Provided data –
•••••

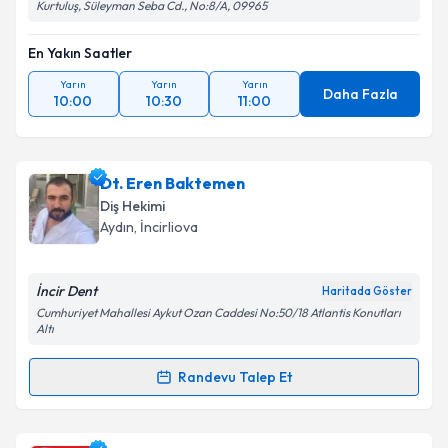
Kurtuluş, Süleyman Seba Cd., No:8/A, 09965
En Yakın Saatler
Yarın
Yarın
Yarın
Daha Fazla
10:00
10:30
11:00
Dt. Eren Baktemen
Diş Hekimi
Aydın
, İncirliova
İncir Dent
Haritada Göster
Cumhuriyet Mahallesi Aykut Ozan Caddesi No:50/18 Atlantis Konutları
Altı
Randevu Talep Et
Randevu Takvimi Talebi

•••••

Problem to work on – Print out the material verbatim, skipping pictures.

Result of this exercise –
Kurtuluş, Süleyman Seba Cd., No:8/A, 09965
En Yakın Saatler
Yarın
Yarın
Yarın
Daha Fazla
10:00
10:30
11:00
Dt. Eren Baktemen
Diş Hekimi
Aydın
, İncirliova
İncir Dent
Haritada Göster
Cumhuriyet Mahallesi Aykut Ozan Caddesi No:50/18 Atlantis Konutları
Altı
Randevu Talep Et
Randevu Takvimi Talebi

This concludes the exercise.